(Source records)
========================================================================
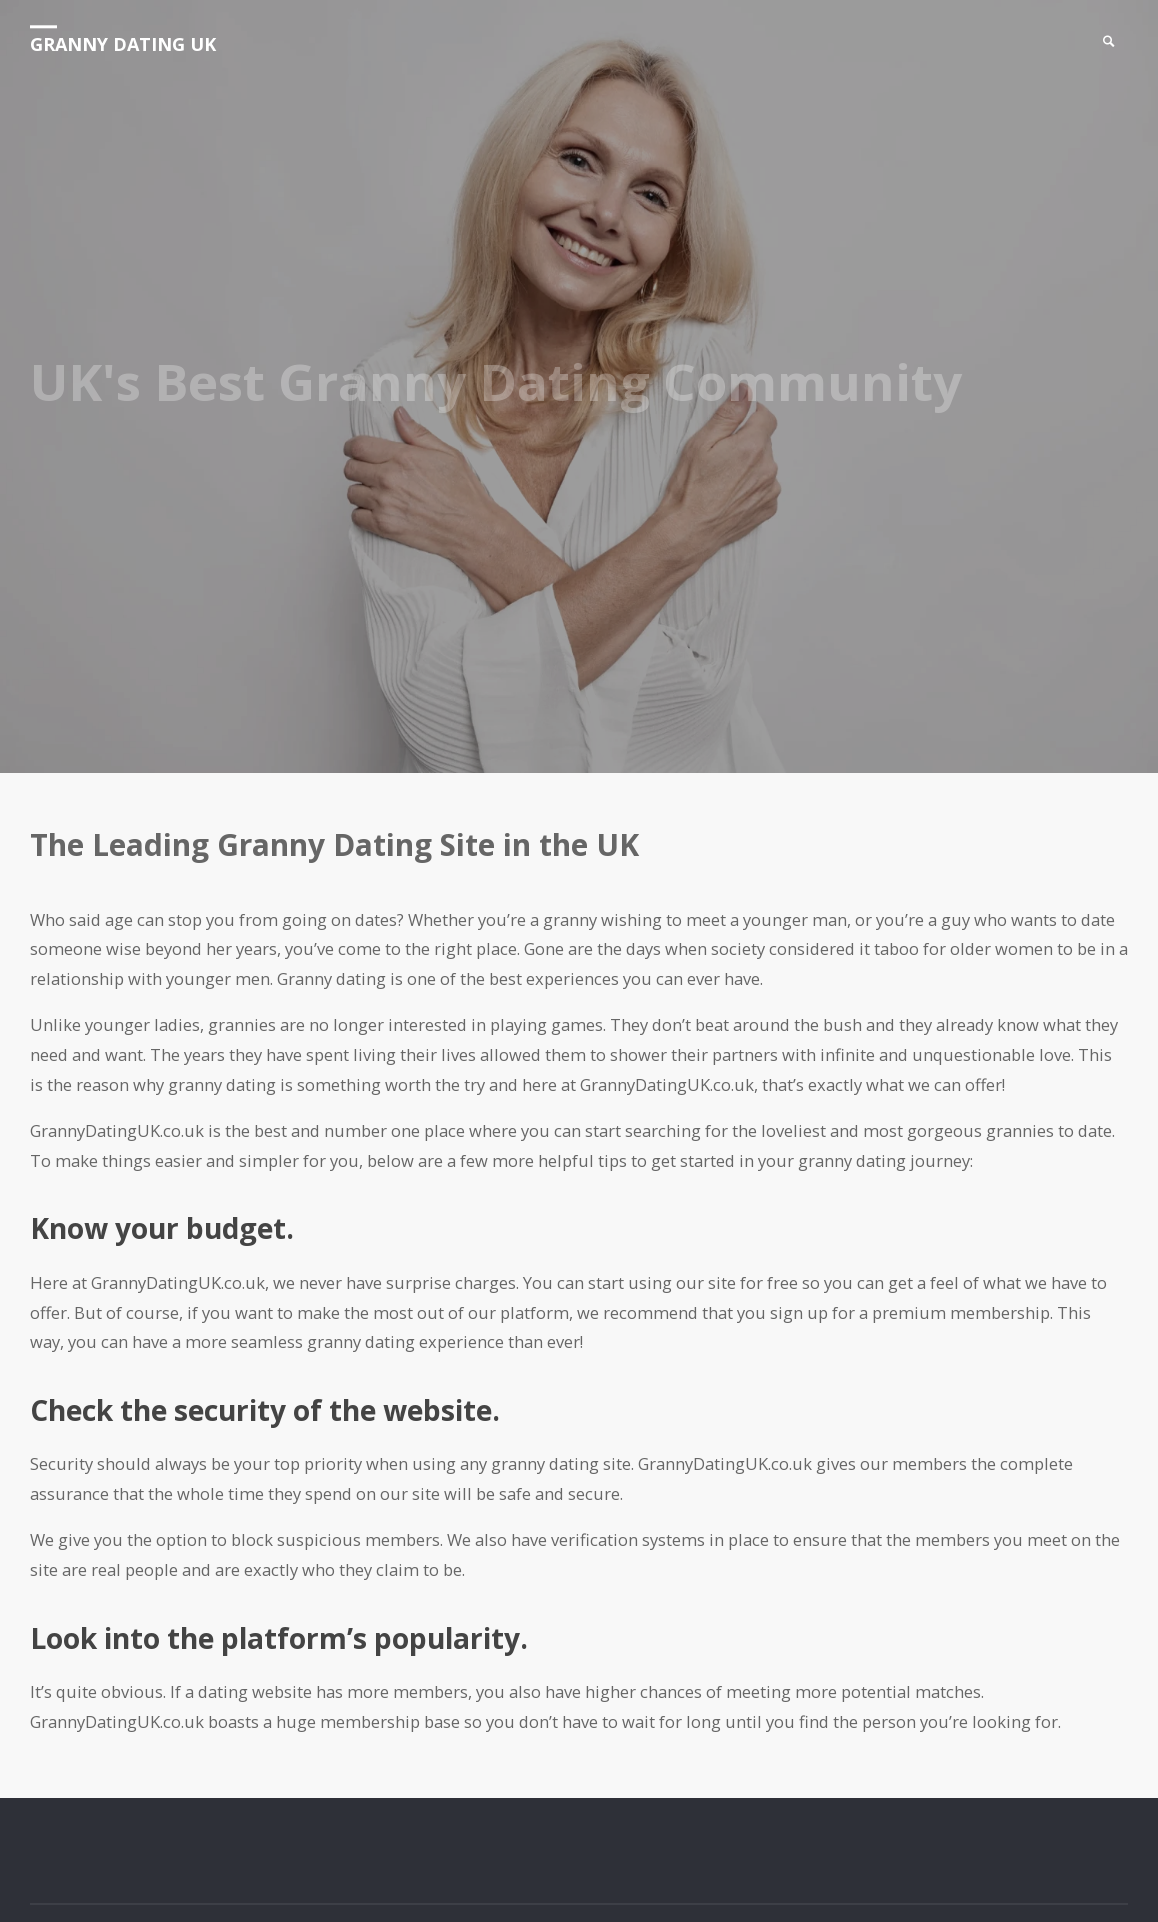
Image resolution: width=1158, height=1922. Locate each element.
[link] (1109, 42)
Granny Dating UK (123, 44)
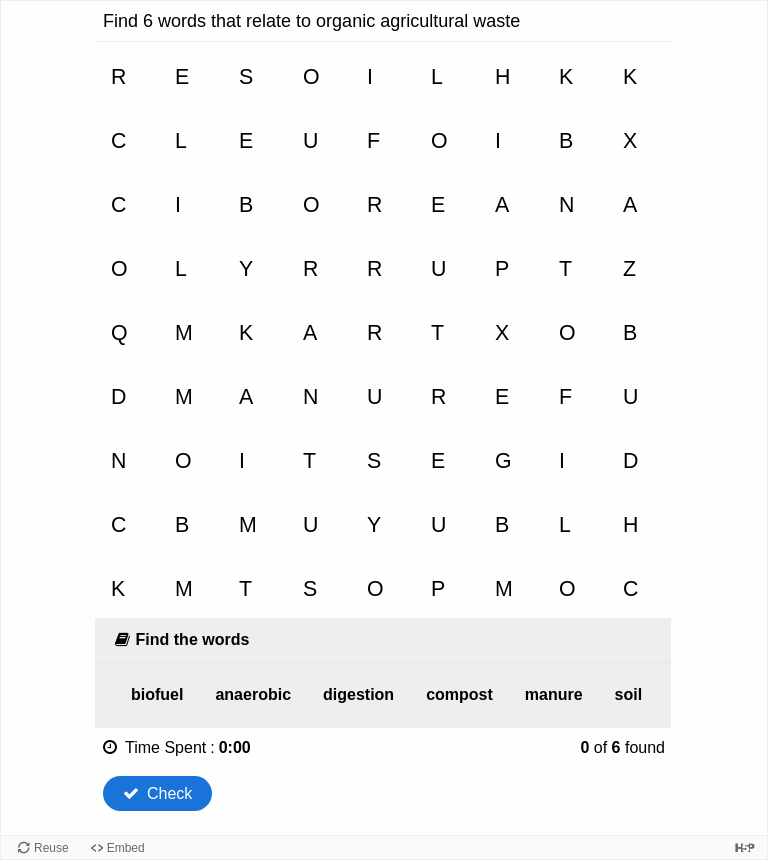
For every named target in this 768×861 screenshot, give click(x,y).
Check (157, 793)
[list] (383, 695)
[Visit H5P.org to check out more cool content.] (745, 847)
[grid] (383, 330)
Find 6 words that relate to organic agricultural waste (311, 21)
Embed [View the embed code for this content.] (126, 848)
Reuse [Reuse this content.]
========================================================================
> Problem requirements
Among the records, find the lines that contain "content" and copy each of them.

> Exercise output
[Visit H5P.org to check out more cool content.] (745, 847)
Embed [View the embed code for this content.] (126, 848)
Reuse [Reuse this content.]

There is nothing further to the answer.